The myth about low income and working class neighborhoods is that the people who live there have little or no disposable income. Purportedly objective 'data' is used to prove, for instance, that such communities cannot support grocery stores or retail. This has always been a curious argument to me. As I mentioned in a previous post, Paul Quinn College in South Oak Cliff (southern Dallas) is located in an area where there are nearly 4500 single family homes, as well as multi-family housing. There is a new elementary school being built nearly two miles south of the PQ and within 5 or six blocks of the new school being built is a subdivision being built. The area has a mixed income population. Nearly every house has a car in its driveway or garage. All of the people in those homes eat. They all wear clothes. They all have furniture. Yet the closest grocery store is six miles away. Most of the residents in the area drive as far away as Lancaster or DeSoto to buy groceries, or as far away as Cedar Hill, TX to buy clothes, electronics, etc.
When locals buy into the myth, it compounds the problem of economic development, because what it actually means is that there really is never anything that you can really do other than gentrify an area that will bring 'economic development' to an area.
I more affluent areas retail actual does follow housing: grocery stores, shopping strips and malls, fast food restaurants and electronic stores start breaking ground long before the first home buyer moves in. True, a number of businesses move in afterwards, but there are many that start along with housing construction.
Secondly, it also depends what you want to discount as economic development. Houses don't just spring out of the ground. People build houses and they get paid for doing so. Carpenters, plumbers, electricians, painters, roofers, are all skilled laborers who build houses - that's not economic development?! Houses have to be marketed and sold - that's not economic development?! The people who move into those houses, whether the single family homes worked for by those of us who provided leadership in the '90's or those being built now, have incomes. They pay mortgages. They pay utilities. They pay taxes on the homes they buy. That's not economic development?! They will represent a different type of market: they will need a dry cleaners. They will need retailers. They will need shoes and clothes. Some smart business owners will recognize a shift in the neighborhood and locate in the area. That's not 'economic development'?
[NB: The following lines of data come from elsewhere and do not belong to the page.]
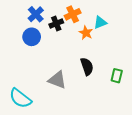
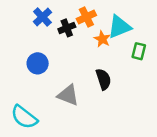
cyan triangle: (100, 22) -> (119, 27), size x1.5
blue circle: (32, 37) -> (38, 63), moved
green rectangle: (117, 76) -> (139, 51), moved

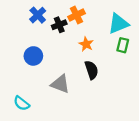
cyan triangle: (119, 27) -> (118, 24), moved
orange star: (102, 39) -> (86, 44), moved
cyan semicircle: (24, 117) -> (22, 103), size x0.7

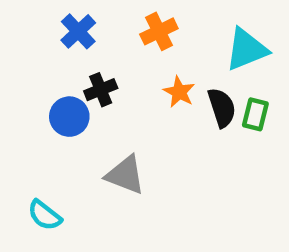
black cross: (59, 25) -> (101, 90), moved
green rectangle: (123, 45) -> (255, 114), moved
black semicircle: (92, 70) -> (222, 108), moved

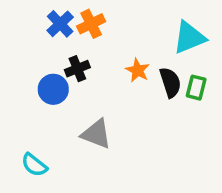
orange cross: (159, 31) -> (91, 24), moved

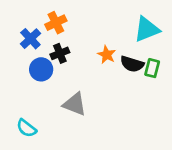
blue cross: (60, 24) -> (30, 39), moved
orange cross: (91, 24) -> (56, 23), moved
black semicircle: (170, 82) -> (132, 64), turned 125

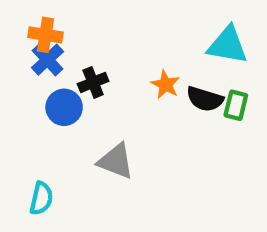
orange cross: (56, 23) -> (45, 35), moved, turned 35
cyan triangle: (147, 29) -> (228, 45), turned 32
cyan semicircle: (26, 128) -> (41, 198), turned -115

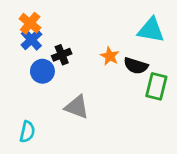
orange cross: (45, 35) -> (30, 23), turned 30
green rectangle: (236, 105) -> (156, 86), moved, size x1.4

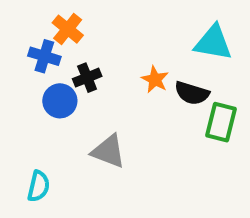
orange cross: (30, 23) -> (68, 29), moved
blue cross: (31, 40) -> (44, 56), turned -30

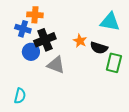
orange cross: (68, 29) -> (35, 15), turned -35
black cross: (87, 78) -> (45, 40), size x1.5
gray triangle: (108, 151) -> (56, 65), moved

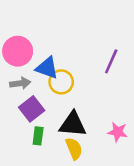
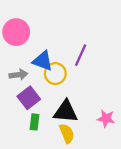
pink circle: (18, 51) -> (16, 32), moved
purple line: (111, 61) -> (81, 55), moved

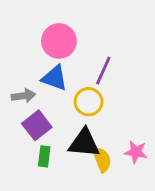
pink circle: (16, 32) -> (59, 41), moved
yellow circle: (55, 74) -> (89, 102), moved
yellow semicircle: (67, 133) -> (102, 159), moved

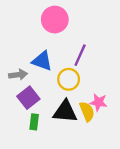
pink circle: (59, 41) -> (55, 20), moved
pink star: (136, 152) -> (98, 102), moved
yellow semicircle: (102, 159) -> (87, 111), moved

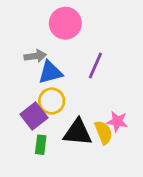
blue triangle: (42, 61) -> (50, 72), turned -35
gray arrow: (18, 75) -> (35, 56), moved
yellow circle: (69, 79) -> (52, 101), moved

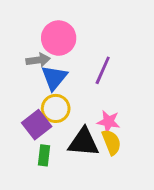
pink circle: (65, 23) -> (59, 38), moved
blue triangle: (50, 72) -> (54, 78), turned -36
pink star: (117, 121) -> (109, 122), moved

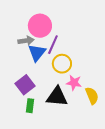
purple line: (103, 70) -> (53, 45), moved
yellow circle: (56, 108) -> (62, 64), moved
yellow semicircle: (111, 142) -> (92, 96), moved

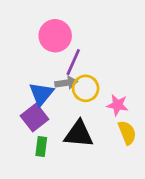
gray arrow: (26, 41) -> (66, 83), moved
blue triangle: (37, 53) -> (41, 94), moved
pink star: (74, 83) -> (117, 105), moved

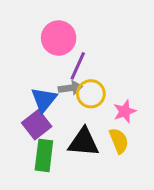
pink star: (117, 105) -> (125, 111), turned -30
yellow semicircle: (127, 133) -> (119, 141), moved
green rectangle: (41, 146) -> (44, 155), size x1.5

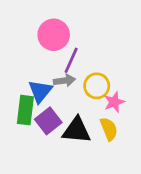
yellow circle: (91, 94) -> (97, 86), moved
purple square: (37, 125) -> (48, 121), moved
green rectangle: (44, 155) -> (25, 110), moved

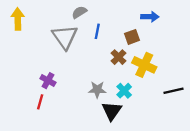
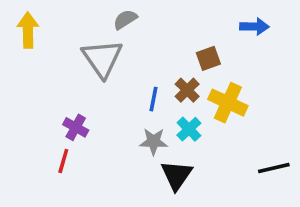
blue arrow: (150, 17) -> (254, 27), moved
blue line: (97, 31) -> (154, 99), moved
cyan cross: (124, 91) -> (189, 129), moved
black line: (173, 91) -> (274, 168), moved

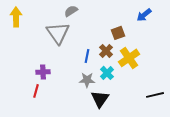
blue arrow: (254, 27) -> (144, 15), turned 140
yellow cross: (228, 103) -> (129, 58), turned 30
purple cross: (76, 127) -> (43, 72), turned -32

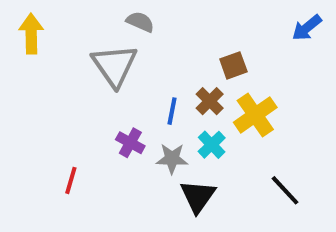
gray semicircle: (71, 11) -> (140, 22), turned 56
blue arrow: (144, 15) -> (307, 28), moved
purple cross: (43, 72) -> (130, 143), moved, turned 32
black line: (155, 95) -> (285, 190), moved, turned 60

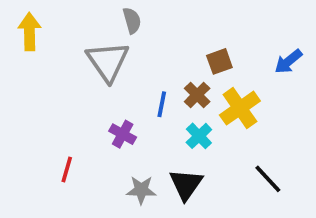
gray semicircle: (140, 22) -> (132, 20), turned 50
blue arrow: (307, 28) -> (288, 61), moved
gray star: (172, 159) -> (141, 190), moved

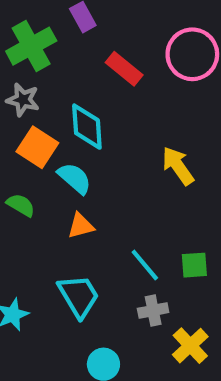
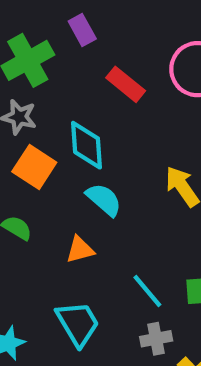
cyan semicircle: (75, 178) -> (104, 200), moved

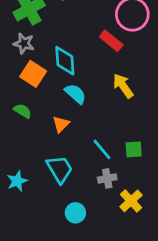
red rectangle: (126, 84) -> (111, 41), moved
orange triangle: (80, 250) -> (61, 124), turned -30

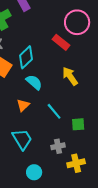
cyan diamond: (65, 61) -> (26, 57), turned 50
cyan line: (102, 149) -> (54, 111), moved
yellow cross: (131, 201) -> (76, 163), turned 30

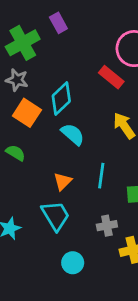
orange triangle: (23, 105) -> (63, 181), moved
cyan line: (54, 111) -> (101, 176), turned 48

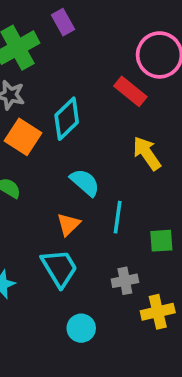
cyan semicircle: (73, 134) -> (85, 182), moved

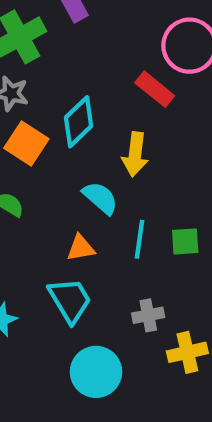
yellow arrow: (147, 153) -> (135, 154), moved, turned -138
orange triangle: (68, 224) -> (81, 248), turned 35
green square: (161, 241) -> (185, 241), moved
cyan circle: (81, 328) -> (96, 372), size x1.5

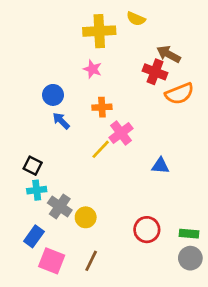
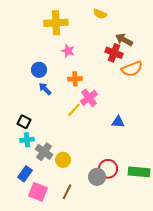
yellow cross: (99, 31) -> (56, 23), moved
green rectangle: (189, 234) -> (139, 172), size x1.5
gray circle: (190, 258) -> (97, 177), moved

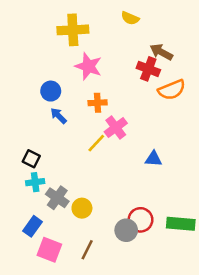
pink star: (68, 51) -> (88, 66), size x1.5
The problem is that people who argue from this point most often don't believe anything will happen because it doesn't happen immediately. So the criticism of the effort is based on the fact that housing doesn't transform a neighborhood overnight. Of course the most logical response is, 'So a department store does?'
Those of us who fought for $425,000 in mortgage subsidy awarded in 1997 heard the same thing. In 2004 when I left the church to come to CitySquare (then Central Dallas Ministries), there were people who said, 'Nothing's changed'. What they didn't know was that the plans for the Bexar Street renovation had been in the works for a couple of years. I knew it was coming. And now what is seen is a phase one of a three part renovation plan for the entire area. The Ideal Neighborhood had been in decline for nearly 50 years before the first home was built in 1998. Now the focused resources that we all knew it would take to turn the area around are being applied and we see the results. And guess what? No one who laid a brick, buried a telephone line or put up drywall, did it for free. They all got paid...that's not 'economic development'?!
What are the one's who are still complaining about the lack of 'economic development' doing?